Standardized Variable, normalization and Mean Centering in Stata

This article is focused on standardized variable, normalization of variable and mean centering of variable in Stata. A standardized variable is a variable rescaled to have a mean of zero or close to zero and standard deviation one. Standardizing variables become necessary when the data requires you to assign equal weight to each variable. Once the variables have been standardized, you can see how much one variable is away from mean and standard deviation. For example, if a variable has mean 2 and standard deviation 3, this means that it is away from 2 points in mean and 3 points in standard deviation.

While one can standardize variables manually, it can also be done using software like Stata. The process of standardization essentially requires you to subtract the variable from mean and divide by standard deviation.

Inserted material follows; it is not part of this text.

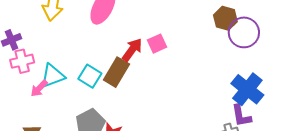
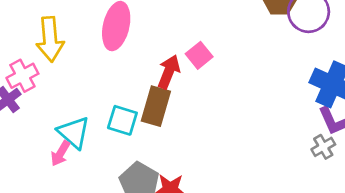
pink cross: (22, 61) -> (22, 76), moved
cyan triangle: (53, 76) -> (74, 133), turned -44

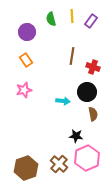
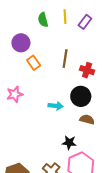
purple circle: (27, 32) -> (21, 43), moved
orange rectangle: (26, 60) -> (34, 63), moved
brown semicircle: (93, 114) -> (87, 119), turned -64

To get started in Stata, let’s start by importing the Automobile data in Stata. Use the following command to import data

sysuse auto.dta

The data imported contains different information related to cars, including their prices, whether they were manufactured domestically or in a foreign country, their mileage and so on.

Generate Standardized variables By using Commands:

As discussed earlier, the variables can be standardized manually by subtracting mean and dividing by Standard deviation. To follow this step in Stata, summarize the data to get mean and standard deviation of variables in Stata. Use the following command to summarize data

summarize

The following summary table will be generated, showing total observations, mean and standard deviation of data

Now, we want to standardize a variable, let’s say price. To standardize this variable, we have to subtract the mean of price variable and divide by standard deviation. It is important to note that we create a new variable for price that would represent the standardized variable of price. The command for this step will be following

gen pricenew = (price - 6165.257)/2949.496

The new variable of standardized price will be generated by the name of pricenew. Now we get the summary statistic of the newly generated variable, to see whether it has been standardized or not. To get the summary statistics of pricenew variable, use the following command

sum pricenew

Following summary statistics will be generated

The above image shows that mean of variable is quote small, nearly zero and standard deviation of the variable is 1. Thus, the variable has been standardized.

This might seem like a lot of work to standardize a variable, using mean and standard deviation values of the variable, especially if you are dealing with a large data. There is an easy way to standardize the variable, simply by using std function as used in the following command

egen pricenew1 = std( price)

In the above command, we just have to use the std function and write the name of variable in parentheses to standardize the variable. Note that it is important to generate a new variable using egen function, while standardizing the variable by std function in Stata.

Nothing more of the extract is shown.